Here's an intelligent idea from Richard Wilkinson:
If we can't have a Lab leader who can inspire and do the nitty gritty of Parliamentary politics, let's split the job in two, not the party.
David Owen has suggested how to do this. He writes:
When the Party functions at its best, the role of the Left is to keep the Right honest, to block its tendency to surrender too much in its electoral pursuit of power, to prioritize short-term tactics over long-term strategy. The role of the Right is to keep the Left focused on the point that principle is impotent in the absence of power.
He proposes a triumvirate of leaders: a party chair, elected by the members, to build Labour as a social movement; a PLP leader, elected by MPs; and a general secretary to coordinate the two and organize campaigns*.
This might seem radical by the low standards of politics, but it is in fact simply sound business practice. As I've said, what matters in important jobs is not just the ability of the individual but the match between the individual and the role (pdf). If Labour can't find an individual who can adequately fill the role of single leader, it should redefine the role. If all you've got is round pegs, you should drill some round holes.
Decent organizations often do this. They rejig departments to make the best of what they've got.
So, what could possibly with wrong with David and Richard's suggestion?

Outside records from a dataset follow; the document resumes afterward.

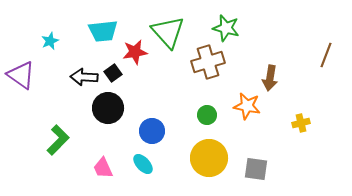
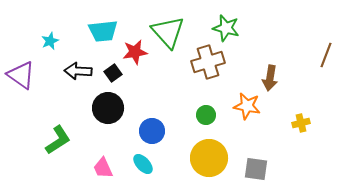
black arrow: moved 6 px left, 6 px up
green circle: moved 1 px left
green L-shape: rotated 12 degrees clockwise
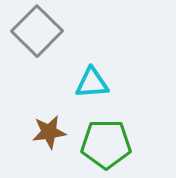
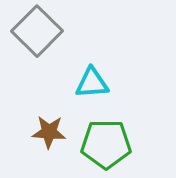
brown star: rotated 12 degrees clockwise
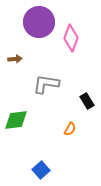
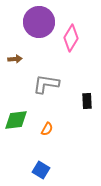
pink diamond: rotated 12 degrees clockwise
black rectangle: rotated 28 degrees clockwise
orange semicircle: moved 23 px left
blue square: rotated 18 degrees counterclockwise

To make it work would, of course, require cooperation among the three leaders, for them to subordinate their egos to the good of the party. This, though, should not be too much to ask. Millions of workers have to leave their ego at the office door every day. The same should be expected of politicians.

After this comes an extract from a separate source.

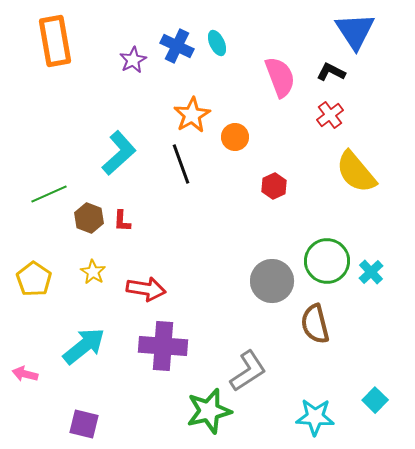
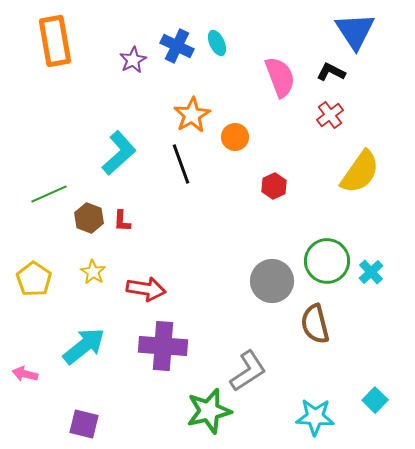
yellow semicircle: moved 4 px right; rotated 105 degrees counterclockwise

A bigger obstacle would be that this would invite a sneer from the right: "if your man isn't good enough to be your sole leader, how can he be good enough to be Prime Minster?"

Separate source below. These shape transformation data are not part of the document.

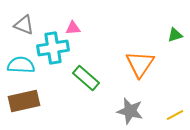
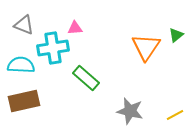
pink triangle: moved 2 px right
green triangle: moved 1 px right; rotated 21 degrees counterclockwise
orange triangle: moved 6 px right, 17 px up
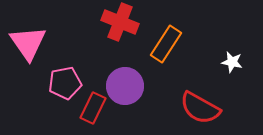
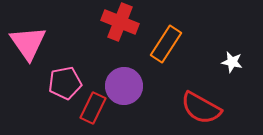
purple circle: moved 1 px left
red semicircle: moved 1 px right
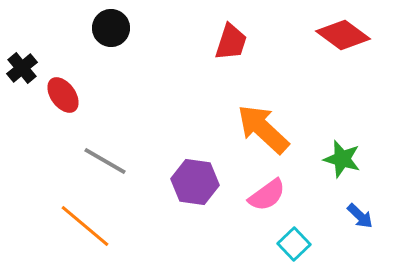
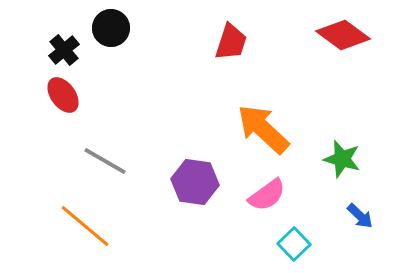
black cross: moved 42 px right, 18 px up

There is, of course, an intelligent answer to this. It's to point out that leadership works best when it is collective, when the Prime Minister isn't some messiah but merely primus inter pares. More collective leadership - and less deference - might have saved us from the war in Iraq.
Sadly, however, I'm not sure this answer will have the traction it merits. Our debased political culture - for which the BBC is partly responsible - requires the cult of the celebrity. The Greens tried to have collective spokespeople, but succumbed to personality politics. This, of course, dooms the left to failure: a culture in which Farage and Johnson are considered attractive personalities is not one in which basic decency can thrive.
But perhaps there's something else. I fear that many on the left have a need for heroes. The Webb's support for Stalin, the Che Guevara T-shirts*; and the misplaced support for Hugo Chavez are echoed in the more fanatical support for Corbyn the man. Paradoxically, in this sense some on the left have more in common with neoliberals than they realize. They are looking for heroic leaders just as neoliberals look for heroic bosses - and both are wrong.
If the left is to have a future - which is in doubt - it must ditch the cult of personality, and recognize that organizations, ideas and policies matter more than individuals. I doubt, however, whether it can do this.
* Owen Smith proposed something like this when he suggested Corbyn be made party president. However, that was probably an attempt to sideline Corbyn, which is different from what David and I have in mind.
** A great song by Richard Shindell.